“I believe I have a high idea of the use a man should make of his life, as well as a profound conviction he will have to render an account of the way he spends it. In a word, I adhere, thank God, to the faith of my mother, and desire to live as much as possible in accordance with this faith, and as it becomes an honest man and a Christian to live.

“To this end, I have given my activity every possible scope—long, fatiguing journeys, hard study, active concurrence in a multitude of enterprises that seemed to have an useful object. I have entered eagerly into everything that could absorb my mind and time, not so much out of disinterested zeal for doing good, as from a calculation that is allowable, I think; for it is founded on a distrust of myself, resulting from an exact knowledge of the shoals on which I might easily be wrecked.

“I dreamed of a happiness, common enough in many countries, but rare in ours—that of knowing, loving, and choosing the one I would make my own; but this is a difficult thing in France, and I had a strong repugnance to any other way of deciding my lot. I persistently refused to consent to any of those so-called chance encounters one is constantly drawn into by officious friends without number in Paris, who are always ready to take possession of any one who has the misfortune to be considered a bon parti.

“In avoiding these encounters I was spared other temptations still more dangerous, and I met with nothing to disturb my peace of mind till the day I saw you the first time, madame. I had no conversation with you on that occasion, but I observed you, I heard your voice, and listened to some of your remarks. I noticed your indifference to the homage that surrounded you, and the evident absence of vanity which your beauty rendered so strange, and I became afraid of you. Yes, I felt I must avoid you, and I did so resolutely. One day, however, you were, without my being aware of it, in the audience I addressed, and Diana afterwards presented me to you. The opinion of every one else immediately became indifferent to me. I only cared to know what you thought of my discourse, and to ascertain if there was any mental sympathy between us. I thought I discovered some in the few words we exchanged, and my resolution to avoid you only became the more fixed. I even resisted my mother's entreaties to join some of the excursions she made with you. Consequently, I only met you once, as you are aware, madame, and that was at home, where I could not avoid the happiness of being beside you.

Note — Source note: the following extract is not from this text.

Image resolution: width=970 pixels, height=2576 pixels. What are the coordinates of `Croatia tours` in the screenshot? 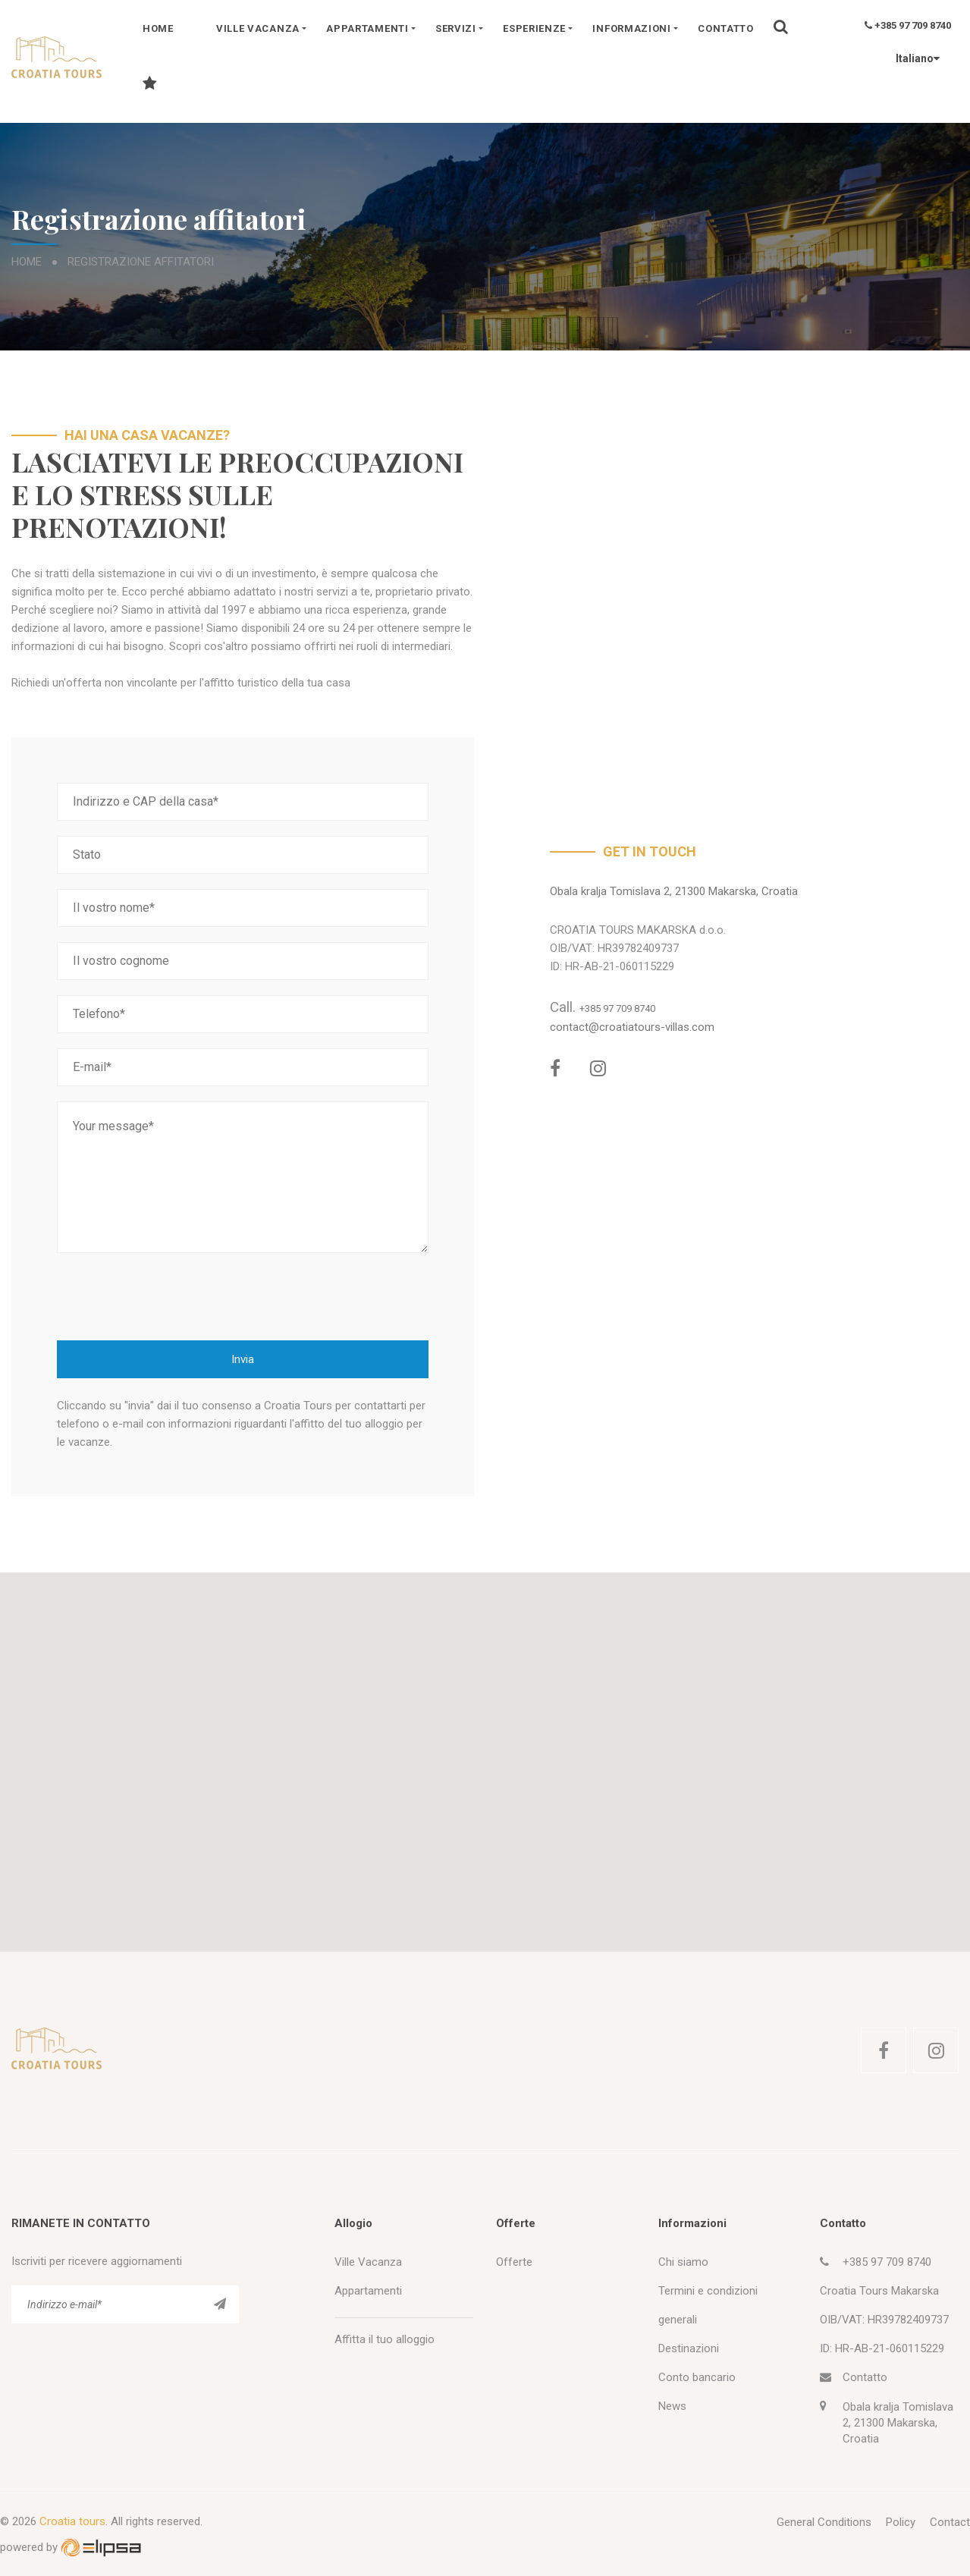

“I perceived you were sad that evening, in spite of your charming smile and gayety of manner, which were no less dangerous to me than your tears. I saw it, and was terribly agitated. And when at last the time came to bid you farewell, I could not summon the resolution, but said instead ‘au revoir.’

“Nevertheless, I allowed long months to pass. I waited till time had somewhat effaced the vividness of my recent impressions, so I should no longer fear to meet you, and then I made an excuse to stop at Naples a few days on my way to Egypt. The day I arrived here, though I detest balls, I could not avoid attending that given by the French ambassador, and there I saw you once more!

“Shall I acknowledge it? When I saw you in all the splendor of your dazzling beauty, enhanced by your dress, and surrounded by adorers, I felt a momentary relief. I congratulated myself on having braved the danger of seeing you again. It seemed to me at that moment the image I had so cherished in my heart was effaced, and I was no longer in any danger. Alas! the next day you were no longer the same. I found you as you once were, but I had not the courage to fly from you. My stay was to be short, and I yielded to the happiness allotted me, persuading myself the habit of seeing you daily might diminish the effect of your influence.

“At length, madame, in good faith, as I thought, I ventured one day to ask you to regard me as a friend, and promised to be worthy of the favor. I firmly believed I promised you nothing beyond my strength. A single instant was sufficient to reveal to me, even more clearly than to you, the extent of my illusion. You see I make no attempt to conceal anything from you now. I no longer try to deceive you. But in spite of all I have said, I implore you not to bid me depart. In asking this I feel sure of never offending you again. I cannot hope for the return of your confidence. I no longer claim to be regarded as a friend. I even promise to speak to you henceforth but seldom. But I beseech you not to deprive me of the happiness of seeing you! Do [pg 456] not punish me so severely! Do not yet command me to go. That word would be an order I should at once obey, or rather a sentence I should submit to without a murmur; but there is no criminal who has not the right to petition for mercy, and that mercy I now implore at your feet.

XXXII.

My mother, in portraying the lineaments of my youthful soul, once spoke of a precious jewel hidden in its depths. She doubtless referred to the inclination for what is right and the lively horror of evil she discovered there. But does not this jewel exist with more or less purity and brilliancy in the depths of every human soul, requiring only a perverted will to crush it utterly, or a feeble, undecided will to tarnish its lustre and diminish its value? My life, though not very culpable in appearance, was now drawing me in its soft current into that state of sluggishness, inaction, and weakness which is a dissolvent of this supernatural jewel without any equal in the natural world.